Here are the top 10 players the Eels have let go, not re-signed or released since 2000.
10. Joe Galuvao
Joe Galuvao did his best throughout his career to put to bed the old adage that you can’t teach an old dog new tricks. After coming through the junior ranks as a pacey fullback at the Warriors, Galuvao crossed the ditch to join Penrith, where he was a member of the Panthers renowned “Hair Bears” and was nominated as one of the premier second-rowers in the game in 2003.
After a short stint at the Rabbitohs from 2006-2007, Galuvao moved back to the West and signed a two-year deal with Parramatta beginning in 2008. After a slow 2008 dogged by injury, Galuvao returned to his best in 2009, leading from the front as a part of Parramatta’s middle third rotation featuring fellow bruisers Fuifui Moimoi and skipper Nathan Cayless.

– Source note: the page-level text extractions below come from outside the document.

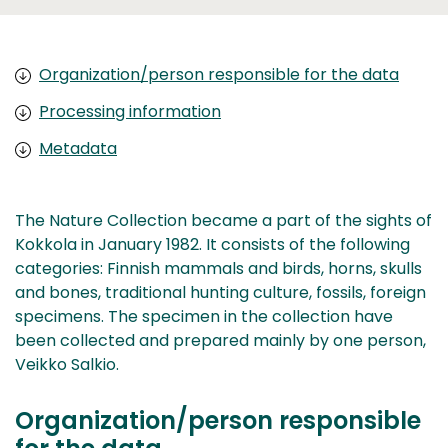
Organization/person responsible for the data
Processing information
Metadata
The Nature Collection became a part of the sights of
Kokkola in January 1982. It consists of the following
categories: Finnish mammals and birds, horns, skulls
and bones, traditional hunting culture, fossils, foreign
specimens. The specimen in the collection have
been collected and prepared mainly by one person,
Veikko Salkio.
Organization/person responsible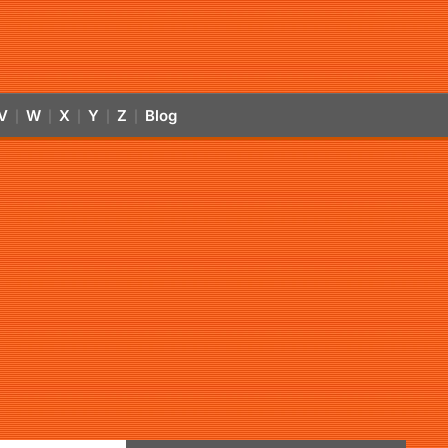
V
W
X
Y
Z
Blog
|
|
|
|
|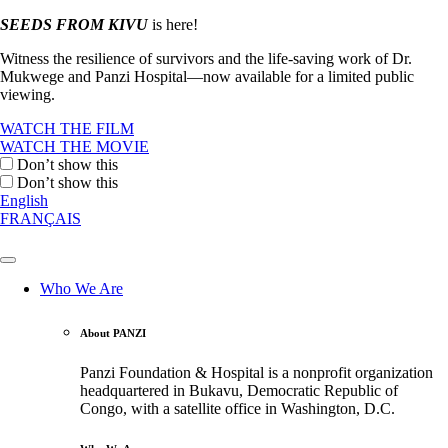
SEEDS FROM KIVU
is here!
Witness the resilience of survivors and the life-saving work of Dr.
Mukwege and Panzi Hospital—now available for a limited public
viewing.
WATCH THE FILM
WATCH THE MOVIE
Don’t show this
Don’t show this
English
FRANÇAIS
Who We Are
About PANZI
Panzi Foundation & Hospital is a nonprofit organization
headquartered in Bukavu, Democratic Republic of
Congo, with a satellite office in Washington, D.C.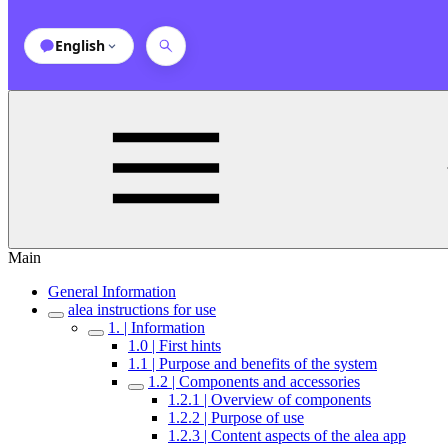
English
Main
General Information
alea instructions for use
1. | Information
1.0 | First hints
1.1 | Purpose and benefits of the system
1.2 | Components and accessories
1.2.1 | Overview of components
1.2.2 | Purpose of use
1.2.3 | Content aspects of the alea app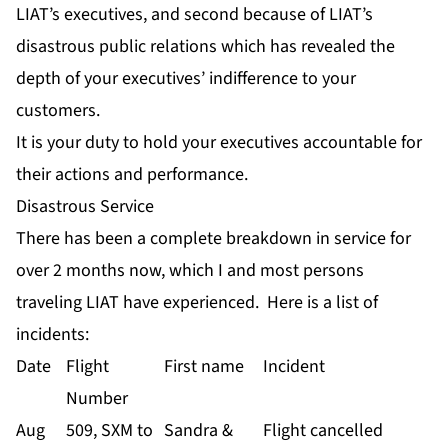
LIAT’s executives, and second because of LIAT’s
disastrous public relations which has revealed the
depth of your executives’ indifference to your
customers.
It is your duty to hold your executives accountable for
their actions and performance.
Disastrous Service
There has been a complete breakdown in service for
over 2 months now, which I and most persons
traveling LIAT have experienced. Here is a list of
incidents:
Date
Flight
First name
Incident
Number
Aug
509, SXM to
Sandra &
Flight cancelled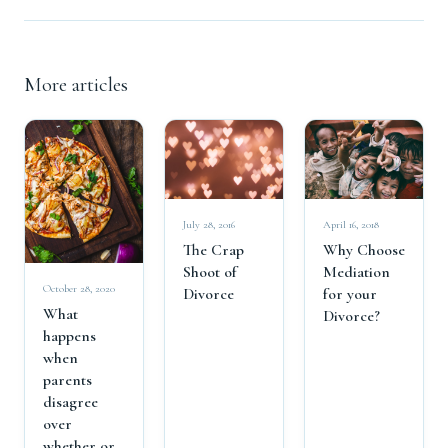
More articles
April 16, 2018
July 28, 2016
Why Choose
The Crap
Mediation
Shoot of
October 28, 2020
for your
Divorce
What
Divorce?
happens
when
parents
disagree
over
whether or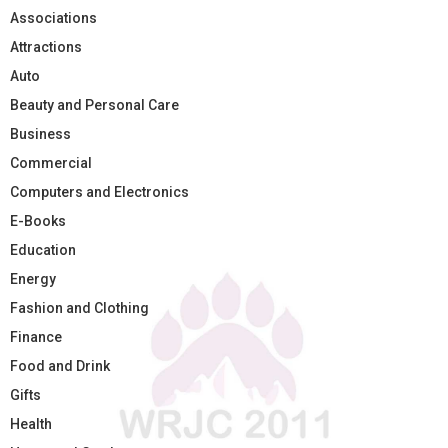
Associations
Attractions
Auto
Beauty and Personal Care
Business
Commercial
Computers and Electronics
E-Books
Education
Energy
Fashion and Clothing
Finance
Food and Drink
Gifts
Health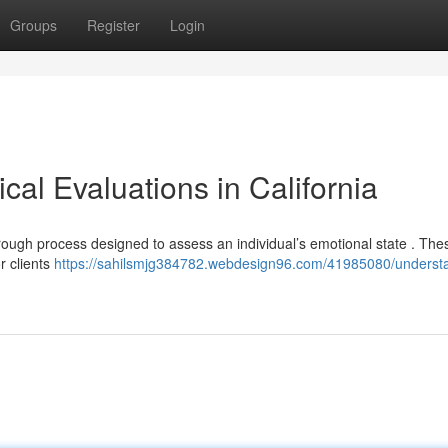
Groups
Register
Login
al Evaluations in California
orough process designed to assess an individual’s emotional state . The
r clients
https://sahilsmjg384782.webdesign96.com/41985080/underst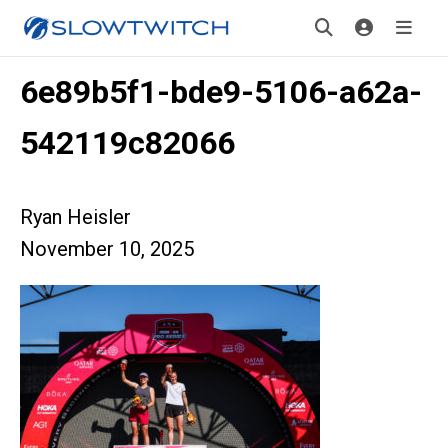
6e89b5f1-bde9-5106-a62a-
542119c82066
Ryan Heisler
November 10, 2025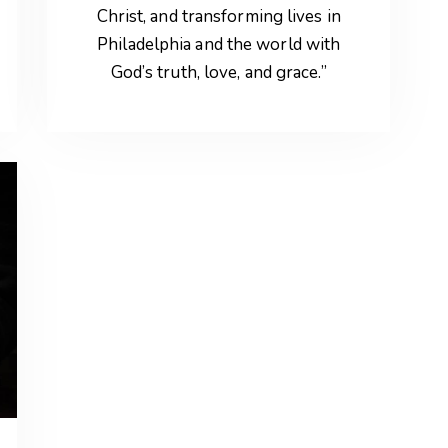
Christ, and transforming lives in
Philadelphia and the world with
God’s truth, love, and grace.”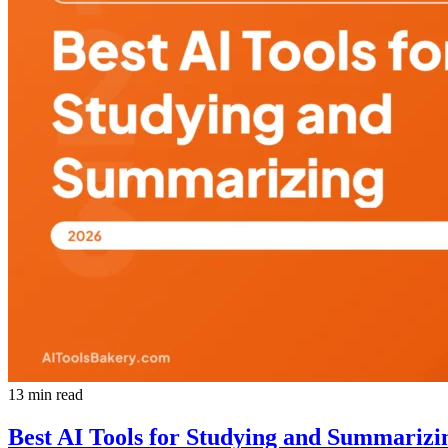
13 min read
Best AI Tools for Studying and Summarizi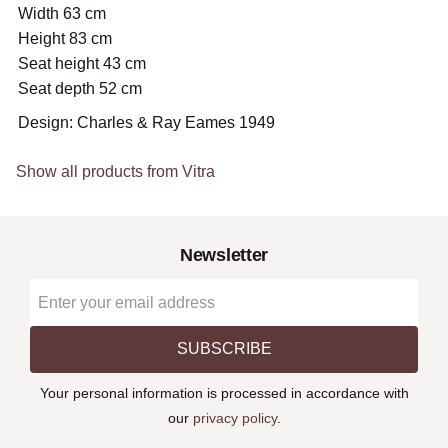
Width 63 cm
Height 83 cm
Seat height 43 cm
Seat depth 52 cm
Design: Charles & Ray Eames 1949
Show all products from Vitra
Newsletter
SUBSCRIBE
Your personal information is processed in accordance with
our
privacy policy
.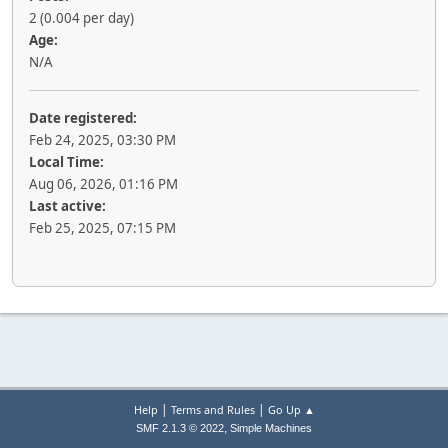
2 (0.004 per day)
Age:
N/A
Date registered:
Feb 24, 2025, 03:30 PM
Local Time:
Aug 06, 2026, 01:16 PM
Last active:
Feb 25, 2025, 07:15 PM
|
|
Help
Terms and Rules
Go Up ▲
,
SMF 2.1.3 © 2022
Simple Machines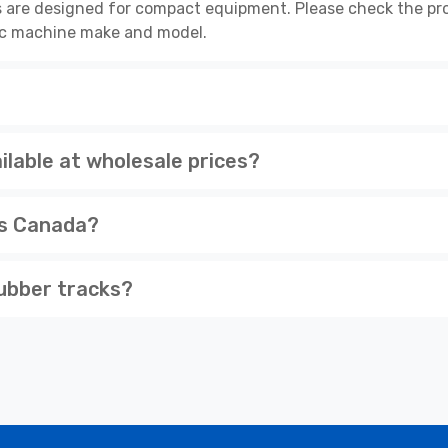
 are designed for compact equipment. Please check the pro
cific machine make and model.
lable at wholesale prices?
ss Canada?
ubber tracks?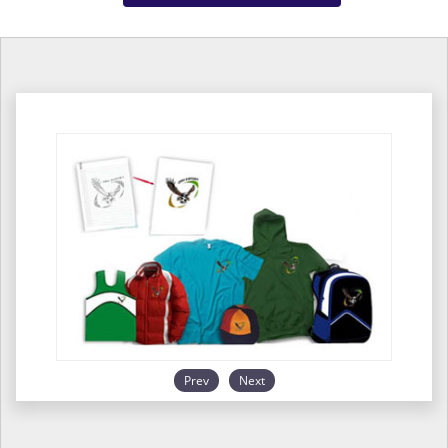
Prev
Next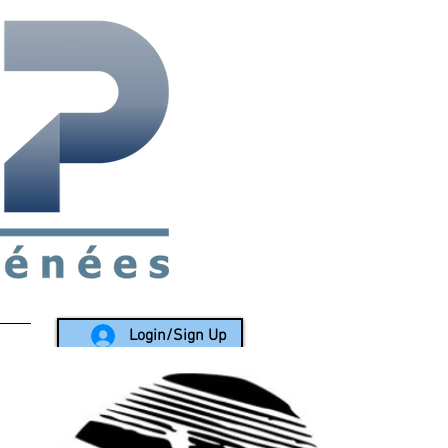
rea since 1988
Login/Sign Up
LY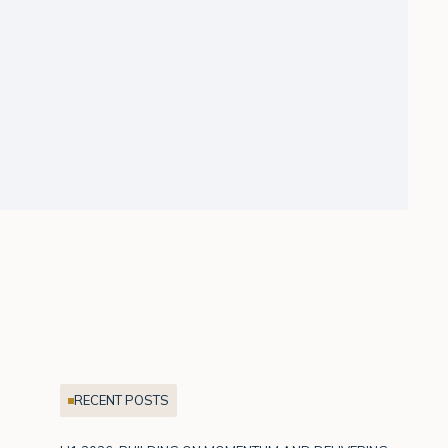
RECENT POSTS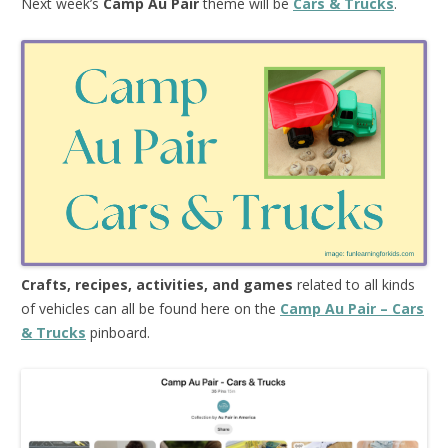
Next week’s
Camp Au Pair
theme will be
Cars & Trucks
.
Crafts, recipes, activities, and games
related to all kinds
of vehicles can all be found here on the
Camp Au Pair – Cars
& Trucks
pinboard.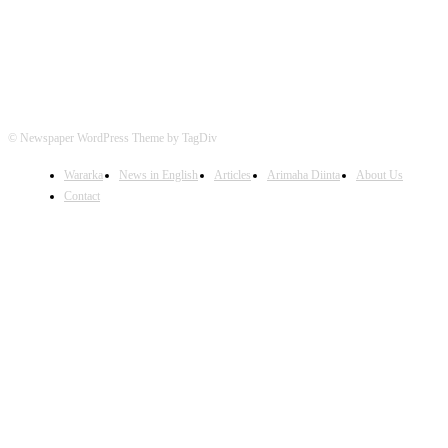
© Newspaper WordPress Theme by TagDiv
Wararka
News in English
Articles
Arimaha Diinta
About Us
Contact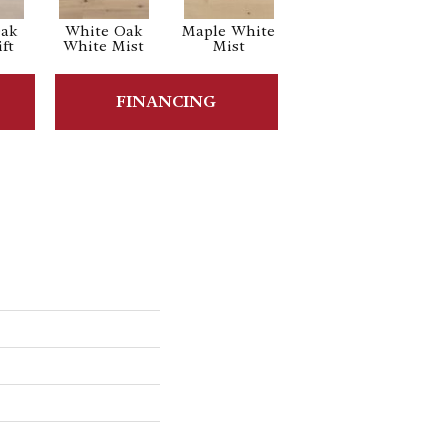
Oak
White Oak
Maple White
White Oak
ft
White Mist
Mist
Sailing Stone
FINANCING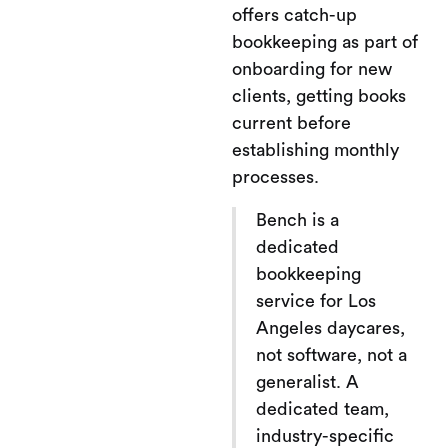
offers catch-up
bookkeeping as part of
onboarding for new
clients, getting books
current before
establishing monthly
processes.
Bench is a
dedicated
bookkeeping
service for Los
Angeles daycares,
not software, not a
generalist. A
dedicated team,
industry-specific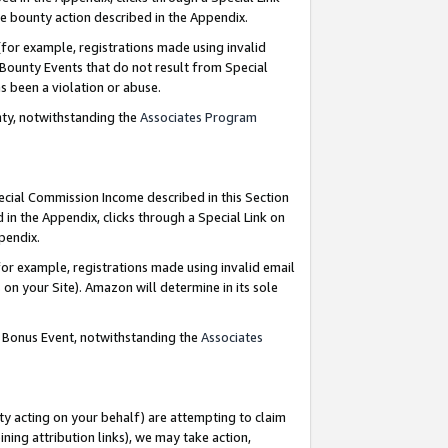
e bounty action described in the Appendix.
for example, registrations made using invalid
 Bounty Events that do not result from Special
as been a violation or abuse.
nty, notwithstanding the
Associates Program
pecial Commission Income described in this Section
 in the Appendix, clicks through a Special Link on
ppendix.
or example, registrations made using invalid email
on your Site). Amazon will determine in its sole
g Bonus Event, notwithstanding the
Associates
ty acting on your behalf) are attempting to claim
ng attribution links), we may take action,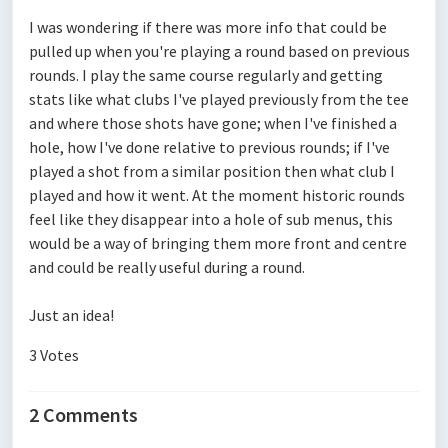
I was wondering if there was more info that could be
pulled up when you're playing a round based on previous
rounds. I play the same course regularly and getting
stats like what clubs I've played previously from the tee
and where those shots have gone; when I've finished a
hole, how I've done relative to previous rounds; if I've
played a shot from a similar position then what club I
played and how it went. At the moment historic rounds
feel like they disappear into a hole of sub menus, this
would be a way of bringing them more front and centre
and could be really useful during a round.
Just an idea!
3 Votes
2 Comments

Galuvao’s consistent go-forward and bruising tackling style helped propel Parramatta to the Grand Final in 2009, before eventually going down to the Melbourne Storm, who were later stripped of the title due to salary cap cheating.
Nearing 30 and with his best football seemingly behind him, the Eels did not place Galuvao as a priority re-signing. Leading to the South Auckland junior being eventually snapped up by the Sea Eagles on a three-year deal.
Over the following three-years, Galuvao’s stock would skyrocket after transitioning into a starting prop, helping his Sea Eagles to three consecutive top-eight finishes (two of which were in the top four) and one premiership, with Galuvao being lauded for his workmanlike performances in the middle and ability to gain metres post-contact.
Unfortunately, Parramatta’s trajectory went the complete opposite way to Galuvao’s following his departure, finishing 12th, 14th and last respectively. While he was at the end of his career, Galuvao’s no-nonsense style of play and leadership qualities could have no doubt helped the Eels in their attempt to become a consistent top-eight side in the late 2000s.